Il a été décidé d'inhumer Elif Küntaş (32 ans), décédée d'un cancer du poumon, dans la tombe de son grand-père, Nurettin Küntaş, mort en 1979.

Lors de l'ouverture de la sépulture pour l'inhumation, des ossements ont été retrouvés dans un sac à l'intérieur de la tombe de Nurettin Küntaş.

Les équipes de la direction de la police scientifique sont intervenues sur les lieux après le signalement.

Par la suite, les ossements ont été envoyés à la présidence de l'Institut de médecine légale d'Istanbul pour des tests ADN et l'identification des victimes.

Le rapport attendu de l'Institut de médecine légale est arrivé. Selon ce rapport, il a été déterminé que les restes appartenaient à une femme adulte et à un homme.

Des comparaisons ADN avec des personnes disparues ont également été effectuées. Il a été appris que les ossements retrouvés ne correspondaient à aucune personne portée disparue.

"AUCUNE PREUVE POUVANT EXPLIQUER LES CAUSES DU DÉCÈS N'A ÉTÉ DÉTECTÉE SUR LES OSSEMENTS"

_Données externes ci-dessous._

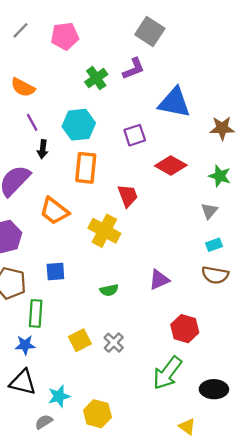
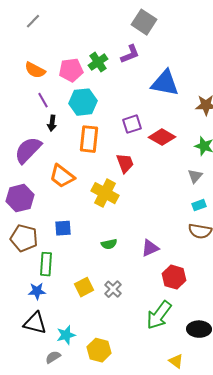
pink pentagon: (65, 36) -> (71, 70), moved
purple square: (135, 135) -> (132, 124), moved
purple triangle: (159, 280) -> (150, 248), moved

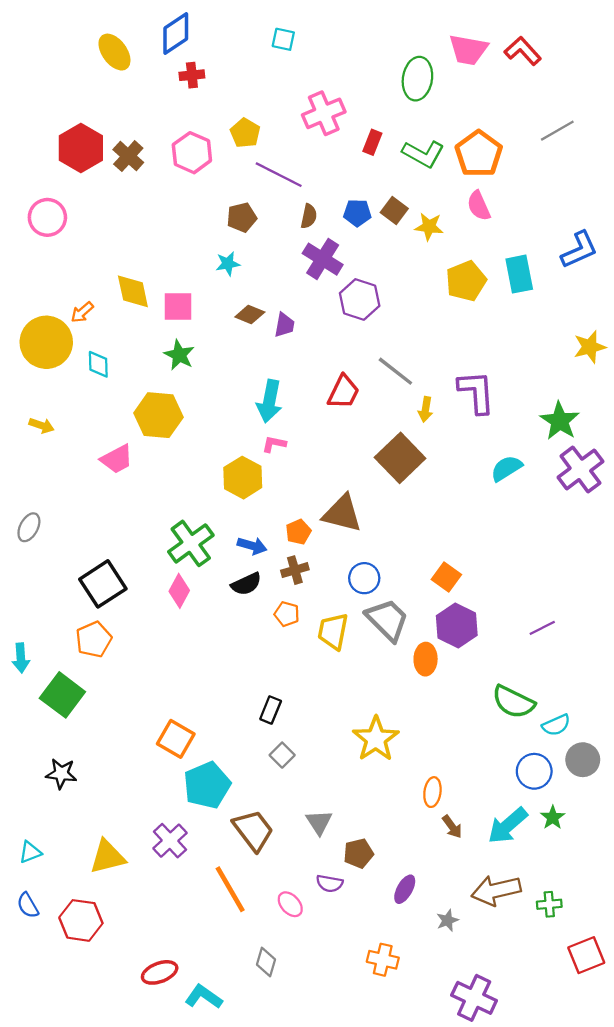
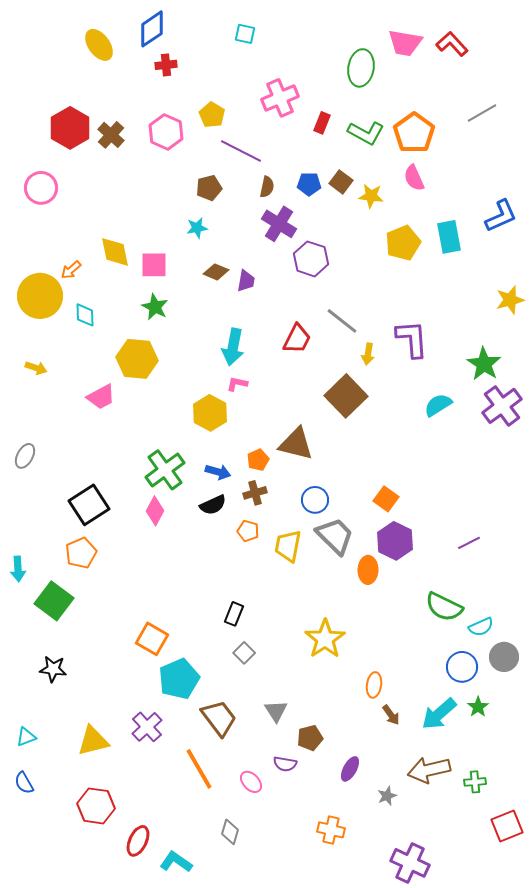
red hexagon: (81, 920) -> (96, 806), moved
red ellipse: (160, 972) -> (138, 841), turned -44

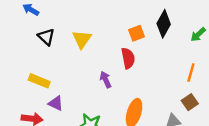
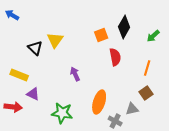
black triangle: (46, 37) -> (35, 48), moved
red semicircle: (128, 58) -> (115, 57), moved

Voici les résultats obtenus à la lumière des examens et analyses effectués au sein du département spécialisé de la morgue, branche d'examen des os et des tissus externes de l'Institut de médecine légale d'Istanbul :

"Il a été confirmé que les ossements appartiennent à au moins deux personnes adultes distinctes, un homme et une femme. Bien que les changements morphologiques observés sur les os puissent varier en fonction de plusieurs facteurs tels que le mode d'inhumation, l'intervention d'animaux ou les conditions environnementales, et sans connaître les caractéristiques du lieu de découverte, il a été déterminé, en tenant compte de facteurs tels que le poids, la perte de densité, la fragilité et l'usure post-mortem, que les ossements pourraient appartenir à des personnes décédées il y a deux ans ou plus, sans toutefois que cela soit définitif. L'examen des échantillons de sol envoyés par le département spécialisé de chimie n'a révélé la présence d'aucune substance toxique. Enfin, il a été souligné qu'aucune trace traumatique ou pathologique pouvant expliquer les causes du décès n'a été détectée sur les ossements."

La police poursuit ses investigations sur cette affaire.